====== Information given ======
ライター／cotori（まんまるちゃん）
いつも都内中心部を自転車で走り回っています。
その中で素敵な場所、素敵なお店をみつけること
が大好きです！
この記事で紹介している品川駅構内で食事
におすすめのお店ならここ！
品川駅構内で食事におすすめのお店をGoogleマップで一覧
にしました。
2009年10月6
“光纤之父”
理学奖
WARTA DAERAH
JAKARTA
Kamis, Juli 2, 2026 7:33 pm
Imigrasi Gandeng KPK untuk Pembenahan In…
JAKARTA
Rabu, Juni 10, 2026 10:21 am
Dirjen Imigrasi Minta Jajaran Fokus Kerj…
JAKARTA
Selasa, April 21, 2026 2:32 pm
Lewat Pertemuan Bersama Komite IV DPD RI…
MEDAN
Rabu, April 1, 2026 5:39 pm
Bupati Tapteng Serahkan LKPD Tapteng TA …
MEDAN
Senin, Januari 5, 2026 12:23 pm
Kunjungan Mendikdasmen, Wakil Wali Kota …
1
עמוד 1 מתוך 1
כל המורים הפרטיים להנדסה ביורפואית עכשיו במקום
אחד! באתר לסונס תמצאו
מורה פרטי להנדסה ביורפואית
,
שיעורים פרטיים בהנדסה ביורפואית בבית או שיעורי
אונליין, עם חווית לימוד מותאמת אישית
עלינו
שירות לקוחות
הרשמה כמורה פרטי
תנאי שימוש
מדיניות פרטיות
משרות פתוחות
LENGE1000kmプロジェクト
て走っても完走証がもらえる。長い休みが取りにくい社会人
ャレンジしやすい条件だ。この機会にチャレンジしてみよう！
======
(Instructions for the task):
Begin at the line containing "WARTA DAERAH" and reproduce every line through the last one in the records above, exactly.

(Answer box):
WARTA DAERAH
JAKARTA
Kamis, Juli 2, 2026 7:33 pm
Imigrasi Gandeng KPK untuk Pembenahan In…
JAKARTA
Rabu, Juni 10, 2026 10:21 am
Dirjen Imigrasi Minta Jajaran Fokus Kerj…
JAKARTA
Selasa, April 21, 2026 2:32 pm
Lewat Pertemuan Bersama Komite IV DPD RI…
MEDAN
Rabu, April 1, 2026 5:39 pm
Bupati Tapteng Serahkan LKPD Tapteng TA …
MEDAN
Senin, Januari 5, 2026 12:23 pm
Kunjungan Mendikdasmen, Wakil Wali Kota …
1
עמוד 1 מתוך 1
כל המורים הפרטיים להנדסה ביורפואית עכשיו במקום
אחד! באתר לסונס תמצאו
מורה פרטי להנדסה ביורפואית
,
שיעורים פרטיים בהנדסה ביורפואית בבית או שיעורי
אונליין, עם חווית לימוד מותאמת אישית
עלינו
שירות לקוחות
הרשמה כמורה פרטי
תנאי שימוש
מדיניות פרטיות
משרות פתוחות
LENGE1000kmプロジェクト
て走っても完走証がもらえる。長い休みが取りにくい社会人
ャレンジしやすい条件だ。この機会にチャレンジしてみよう！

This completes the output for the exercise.